Attorney, Agent or Firm: Brown, Martin Haller & McClain
Claims
I claim:
1. A power supply for the application of variable voltage to a pair of
electrodes in contact with a solution comprising:
a transformer having an input for connection to a source of AC power and
having an output;
a rectifier circuit having an input connected to said transformer output
and having an output;
a voltage regulator circuit having an input coupled to said rectifier
circuit output and a first and a second output, said first output coupled
to one of said electrodes for alternately providing a plating voltage and
a sampling voltage, said sampling voltage and said plating voltage being
unequal; and
a monitoring circuit comprising a microprocessor, a memory means, switching
means and a timing means, said monitoring circuit having a first input
connected to said second output of said voltage regulator, and a second
input for receiving electrical signals from a second of said electrodes,
said monitoring circuit having a means for periodically sampling to
determine whether a current is drawn across said pair of electrodes by
said solution upon application of one of said sampling voltage or said
plating voltage to said one of said electrodes and having means for
monitoring at least two of a plurality of parameters generated from said
electrical signals into digital input signals readable by said
microprocessor and means for converting digital output signals generated
by said microprocessor into an analog output signal for controlling said
variable voltage.
2. A power supply as in claim 1 wherein said monitoring circuit includes
means for substantially continuously measuring said current and comparing
said current to a predetermined current threshold during application of
said plating voltage.
3. A power supply as in claim 1 wherein said monitoring circuit further
comprises means for interrupting the coupling of said first output to said
one of said electrodes responsive to said periodically sampling means in
an absence of said current, such that a lockout condition is initiated.

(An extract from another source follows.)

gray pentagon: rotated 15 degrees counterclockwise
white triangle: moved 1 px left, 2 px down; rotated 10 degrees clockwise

4. A power supply as in claim 3 wherein said interrupting means is further
responsive to said substantially continuous measuring means when said
current is less than said predetermined current threshold such that said
lockout condition is initiated.
5. A power supply as in claim 3 wherein, in said lockout condition, said
periodically sampling means applies said sampling voltage to said one of
said electrodes responsive to a timing means in said monitoring circuit so
that said sampling voltage is periodically applied until said lockout
condition is overcome.
6. A power supply as in claim 1 wherein said monitoring circuit comprises
means for monitoring at least two of a plurality of parameters comprising
current, said variable voltage, said predetermined current threshold and a
predetermined voltage threshold sequentially in a continuous stream.
7. A power supply as in claim 1 wherein said sampling voltage is less than
said plating voltage.
8. A power supply as in claim 1 wherein said monitoring circuit further
comprises a display circuit for indicating said at least two parameters.

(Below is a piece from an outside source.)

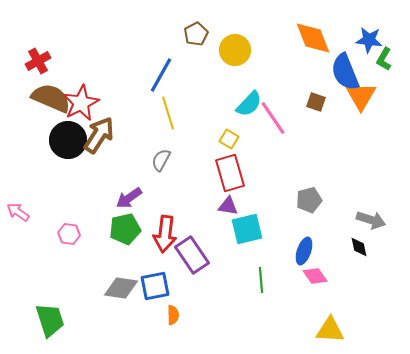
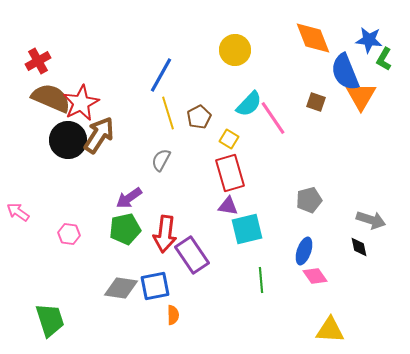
brown pentagon: moved 3 px right, 83 px down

9. A power supply as in claim 1 wherein said analog output signal is
responsive to said substantially continuous measuring means such that
adjustments in said analog output signal occur at the same frequency as
measuring by said substantially continuous measuring means.

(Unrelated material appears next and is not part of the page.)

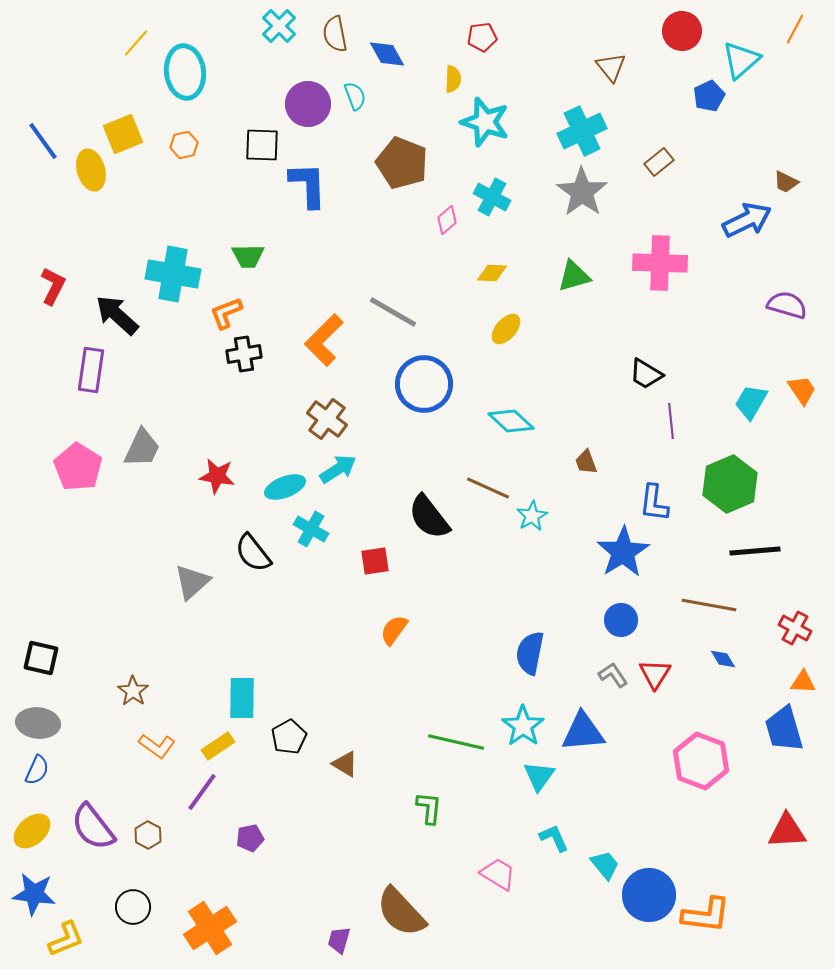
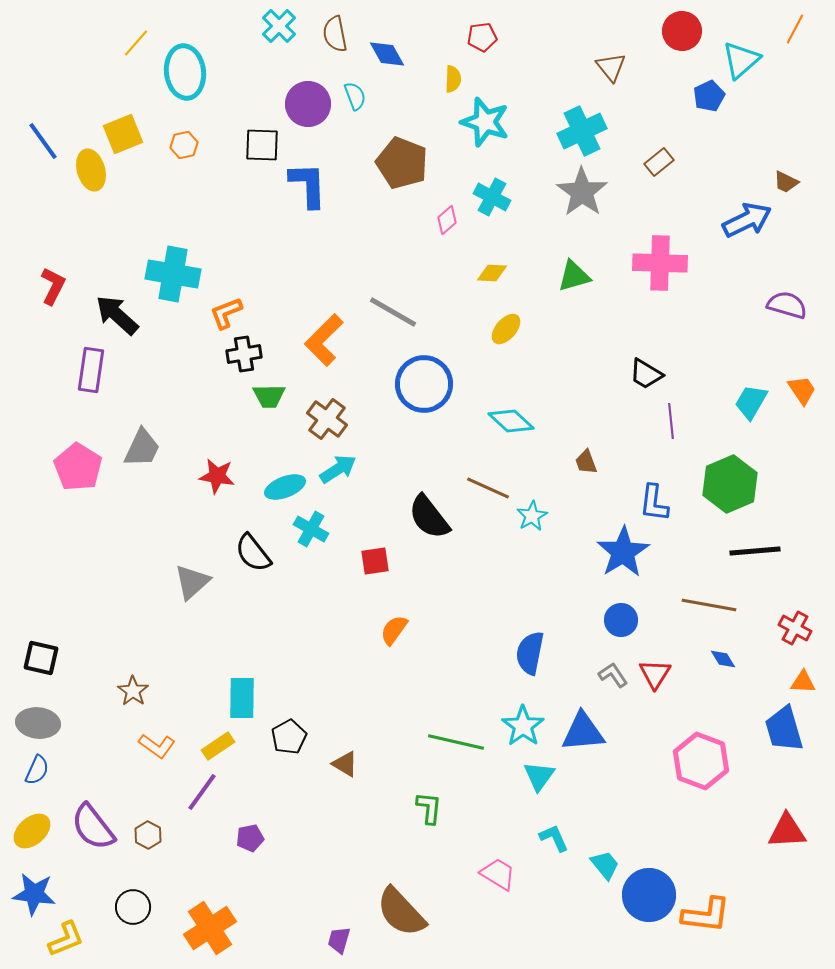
green trapezoid at (248, 256): moved 21 px right, 140 px down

10. A method for recovering metal from a solution by application of a
variable voltage to a pair of electrodes in contact with said solution,
said method which comprises:
storing at least one preset value in a memory means, said preset value
comprising a threshold for plating;
converting input from an AC power source into a rectified signal;
producing a regulated DC voltage by feeding said rectified signal into a
voltage regulator;
alternately providing one of a plurality of voltage signals to one
electrode of said pair from said voltage regulator;
driving a monitoring circuit with said regulated DC voltage;
periodically testing whether a current is drawn between said pair of
electrodes across said solution;
generating a plurality of parameters representative of said solution from
said current;
converting said plurality of parameters into digital signals;
comparing said digital signals with said preset value to generate an output
digital signal;
converting said output digital signal into an analog signal for controlling
an interruption means; and
interrupting said one voltage signal when said current fails to exceed said
preset value.
11. A method as in claim 10 wherein the step of driving a monitoring
circuit further comprises substantially continuously measuring said
current and comparing said current to a predetermined current threshold
during application of said one voltage signal when said one voltage signal
is a plating voltage.
12. A method as in claim 10 wherein the step of interrupting said one
voltage signal initiates a lockout condition.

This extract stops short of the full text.